Parto de unos personajes que pueden representar algo más, pero no trato de hacer sociología. Cuando se escribe o se hace una película, lo más importante son los detalles. Su última novela, ‘Blitz’, narra con humor un naufragio vital y sentimental

A esa orfandad su suma la soledad sentimental del protagonista, que pretende paliar con un tórrido y detallado encuentro sexual con una alemana que podría ser su madre. “Me divertía la escena posterior. La del joven que está como obligado a avergonzarse por haber mantenido relaciones con una mujer mayor. Parece como si el sexo con una mujer madura fuera proscrito. Y con un hombre mayor y una joven, no tanto, claro. Y la sexualidad no tiene edades. Negarla es hacer infeliz a la gente. Además, me gusta experimentar con la paciencia del lector para soportar a un personaje que se comporta de manera miserable. No me gustan las películas y las novelas que eluden aquello que puede molestar al espectador”.

Blitz evidencia la incisiva capacidad de observación de la realidad, siempre sin perder el humor, de un autor que con su anterior novela, Saber perder, ganó en 2008 el Premio Nacional de la Crítica. “Parto de unos personajes que pueden representar algo más, pero no trato de hacer sociología. Cuando se escribe o se hace una película, lo más importante son los detalles. Y yo siempre voy de lo pequeño hacia lo grande”, señala el también columnista de EL PAÍS.

Acaba de regresar helado de la sesión de fotos en un parque madrileño que el realizador de Vivir es fácil con los ojos cerrados ha elegido en busca de un escenario consecuente con el oficio de paisajista de su protagonista. “¿Para qué sirve un jardín?”, pregunta en la novela un gurú de la disciplina. “Para besarse”, responde una alumna, que se gana la aprobación de su maestro.

Me gusta experimentar con la paciencia del lector para soportar a un personaje que se comporta de manera miserable.

Trueba introduce entre las páginas de su libro algunos bocetos arquitectónicos, además de fotografías, como una postal de una acogedora cala de Mallorca que da nombre a la novela, y reproducciones de cuadros de Otto Dix. ¿Por qué este pintor expresionista alemán? “Me gusta. Para mí representa muy bien la belleza, que no tiene que ser perfecta, asociada al arte”, responde. “Hoy solo tiene prestigio social la gente atractiva, guapa, sin ningún otro valor, frente a una presencia más defectuosa. Las presentadoras de los telediarios tienen que ser guapísimas, en las portadas de las revistas... Bajo la excusa de la belleza hay una especie de nazismo encubierto. Si no eres perfecto, parece que no tengas derecho a tener sentimientos”, añade.

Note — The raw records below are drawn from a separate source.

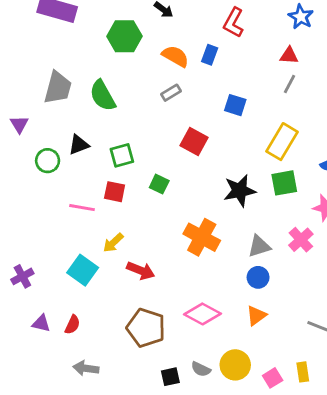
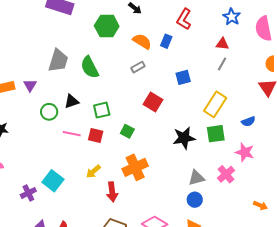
blue square: (235, 105) -> (183, 77), turned -35
pink line: (82, 208) -> (72, 134), moved
orange cross: (202, 237) -> (135, 167), moved, turned 35
cyan square: (83, 270) -> (53, 181), moved
red arrow: (141, 271) -> (112, 192), turned 60

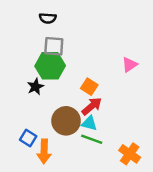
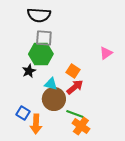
black semicircle: (48, 18) -> (39, 15), size x1.6
cyan triangle: (89, 123) -> (51, 84), moved
orange cross: (130, 154) -> (81, 126), moved

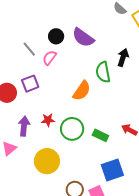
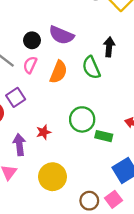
orange semicircle: (82, 91) -> (58, 72), moved
green circle: (72, 129) -> (82, 119), moved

Trueba no practica mucho el culto al cuerpo, al menos el que se esculpe con pesas: “Al contrario de la gente que se machaca en el gimnasio, yo me machaco en las columnas. Tengo así mi ventana para decir cosas del mundo. En los libros y en las películas te preservas más para lo que crees que tiene un aliento más largo. Creo que la literatura española tiene un género brillante en el articulismo, aunque este género también ha arruinado muchos talentos”.

Gritar el subtexto

Admirador de Philip Roth, Vladimir Nabokov o Pío Baroja, el escritor insiste en su idea de arte: “Me interesa que la propuesta sea humilde. Ahora hay un abuso del subtexto, de considerar tonto al espectador o al lector. Para mí, el espectador debe sacar sus conclusiones. Mucho arte contemporáneo solo se dedica hoy a gritar el subtexto, a gritar ‘soy arte’, como sucede en las películas de Lars von Trier, pero la pasión por el detalle es lo que hace algo interesante. Plácido cuenta lo que fue el franquismo mejor que nadie”.

Rafael Azcona, guionista de esa película de Luis García Berlanga, le dio un consejo a Trueba que sigue fielmente. “Me dijo: ‘No empieces a escribir sin saber el título y el final”. En el caso de su última novela, Blitz, que además de una espléndida cala significa “relámpago” en alemán, es el principio y la clave del desenlace.